Transcribe the data. Leave out nothing.

□ □ □ □ □

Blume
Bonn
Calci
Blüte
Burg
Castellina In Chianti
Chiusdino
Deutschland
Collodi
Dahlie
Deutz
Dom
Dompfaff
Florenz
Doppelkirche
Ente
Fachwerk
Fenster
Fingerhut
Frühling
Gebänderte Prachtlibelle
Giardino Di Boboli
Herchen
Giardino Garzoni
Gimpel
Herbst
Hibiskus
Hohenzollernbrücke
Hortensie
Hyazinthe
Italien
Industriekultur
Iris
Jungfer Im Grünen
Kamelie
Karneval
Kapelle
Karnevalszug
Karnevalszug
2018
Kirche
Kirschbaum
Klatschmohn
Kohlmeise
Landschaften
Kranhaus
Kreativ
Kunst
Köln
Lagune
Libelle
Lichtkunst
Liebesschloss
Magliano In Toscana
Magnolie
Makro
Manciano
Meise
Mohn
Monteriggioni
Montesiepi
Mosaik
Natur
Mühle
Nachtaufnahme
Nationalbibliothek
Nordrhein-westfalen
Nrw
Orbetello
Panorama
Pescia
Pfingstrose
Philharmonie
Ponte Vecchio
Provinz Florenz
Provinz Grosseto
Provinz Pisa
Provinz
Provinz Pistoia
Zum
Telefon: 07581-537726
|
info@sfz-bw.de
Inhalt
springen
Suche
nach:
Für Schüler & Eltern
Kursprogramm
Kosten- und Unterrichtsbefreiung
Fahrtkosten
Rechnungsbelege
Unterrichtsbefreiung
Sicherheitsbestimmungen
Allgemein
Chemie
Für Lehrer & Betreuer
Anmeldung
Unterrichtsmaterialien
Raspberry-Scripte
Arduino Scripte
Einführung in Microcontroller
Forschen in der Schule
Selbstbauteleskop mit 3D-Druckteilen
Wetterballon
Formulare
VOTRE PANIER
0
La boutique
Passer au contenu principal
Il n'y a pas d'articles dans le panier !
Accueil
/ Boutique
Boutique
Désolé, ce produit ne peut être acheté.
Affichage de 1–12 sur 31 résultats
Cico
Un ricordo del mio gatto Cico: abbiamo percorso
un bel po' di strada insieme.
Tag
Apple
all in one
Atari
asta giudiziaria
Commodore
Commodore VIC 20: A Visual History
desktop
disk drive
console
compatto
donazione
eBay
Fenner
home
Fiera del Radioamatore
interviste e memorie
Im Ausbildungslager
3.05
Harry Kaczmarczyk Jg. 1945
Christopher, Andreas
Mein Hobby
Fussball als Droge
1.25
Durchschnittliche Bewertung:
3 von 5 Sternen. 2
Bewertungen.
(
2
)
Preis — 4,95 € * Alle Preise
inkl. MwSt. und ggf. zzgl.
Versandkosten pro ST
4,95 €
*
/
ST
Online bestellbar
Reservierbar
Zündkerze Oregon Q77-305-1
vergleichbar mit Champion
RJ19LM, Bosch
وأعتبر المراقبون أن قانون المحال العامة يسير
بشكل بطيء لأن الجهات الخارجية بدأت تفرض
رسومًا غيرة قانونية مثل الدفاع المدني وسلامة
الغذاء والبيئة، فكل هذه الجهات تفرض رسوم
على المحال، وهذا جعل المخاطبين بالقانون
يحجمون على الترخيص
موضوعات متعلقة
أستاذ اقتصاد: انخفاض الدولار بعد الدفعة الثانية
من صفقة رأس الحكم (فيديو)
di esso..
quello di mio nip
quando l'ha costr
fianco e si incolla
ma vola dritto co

□ □ □ □ □

▶ Output of the task:
Blume
Bonn
Calci
Blüte
Burg
Castellina In Chianti
Chiusdino
Deutschland
Collodi
Dahlie
Deutz
Dom
Dompfaff
Florenz
Doppelkirche
Ente
Fachwerk
Fenster
Fingerhut
Frühling
Gebänderte Prachtlibelle
Giardino Di Boboli
Herchen
Giardino Garzoni
Gimpel
Herbst
Hibiskus
Hohenzollernbrücke
Hortensie
Hyazinthe
Italien
Industriekultur
Iris
Jungfer Im Grünen
Kamelie
Karneval
Kapelle
Karnevalszug
Karnevalszug
2018
Kirche
Kirschbaum
Klatschmohn
Kohlmeise
Landschaften
Kranhaus
Kreativ
Kunst
Köln
Lagune
Libelle
Lichtkunst
Liebesschloss
Magliano In Toscana
Magnolie
Makro
Manciano
Meise
Mohn
Monteriggioni
Montesiepi
Mosaik
Natur
Mühle
Nachtaufnahme
Nationalbibliothek
Nordrhein-westfalen
Nrw
Orbetello
Panorama
Pescia
Pfingstrose
Philharmonie
Ponte Vecchio
Provinz Florenz
Provinz Grosseto
Provinz Pisa
Provinz
Provinz Pistoia
Zum
Telefon: 07581-537726
|
info@sfz-bw.de
Inhalt
springen
Suche
nach:
Für Schüler & Eltern
Kursprogramm
Kosten- und Unterrichtsbefreiung
Fahrtkosten
Rechnungsbelege
Unterrichtsbefreiung
Sicherheitsbestimmungen
Allgemein
Chemie
Für Lehrer & Betreuer
Anmeldung
Unterrichtsmaterialien
Raspberry-Scripte
Arduino Scripte
Einführung in Microcontroller
Forschen in der Schule
Selbstbauteleskop mit 3D-Druckteilen
Wetterballon
Formulare
VOTRE PANIER
0
La boutique
Passer au contenu principal
Il n'y a pas d'articles dans le panier !
Accueil
/ Boutique
Boutique
Désolé, ce produit ne peut être acheté.
Affichage de 1–12 sur 31 résultats
Cico
Un ricordo del mio gatto Cico: abbiamo percorso
un bel po' di strada insieme.
Tag
Apple
all in one
Atari
asta giudiziaria
Commodore
Commodore VIC 20: A Visual History
desktop
disk drive
console
compatto
donazione
eBay
Fenner
home
Fiera del Radioamatore
interviste e memorie
Im Ausbildungslager
3.05
Harry Kaczmarczyk Jg. 1945
Christopher, Andreas
Mein Hobby
Fussball als Droge
1.25
Durchschnittliche Bewertung:
3 von 5 Sternen. 2
Bewertungen.
(
2
)
Preis — 4,95 € * Alle Preise
inkl. MwSt. und ggf. zzgl.
Versandkosten pro ST
4,95 €
*
/
ST
Online bestellbar
Reservierbar
Zündkerze Oregon Q77-305-1
vergleichbar mit Champion
RJ19LM, Bosch
وأعتبر المراقبون أن قانون المحال العامة يسير
بشكل بطيء لأن الجهات الخارجية بدأت تفرض
رسومًا غيرة قانونية مثل الدفاع المدني وسلامة
الغذاء والبيئة، فكل هذه الجهات تفرض رسوم
على المحال، وهذا جعل المخاطبين بالقانون
يحجمون على الترخيص
موضوعات متعلقة
أستاذ اقتصاد: انخفاض الدولار بعد الدفعة الثانية
من صفقة رأس الحكم (فيديو)
di esso..
quello di mio nip
quando l'ha costr
fianco e si incolla
ma vola dritto co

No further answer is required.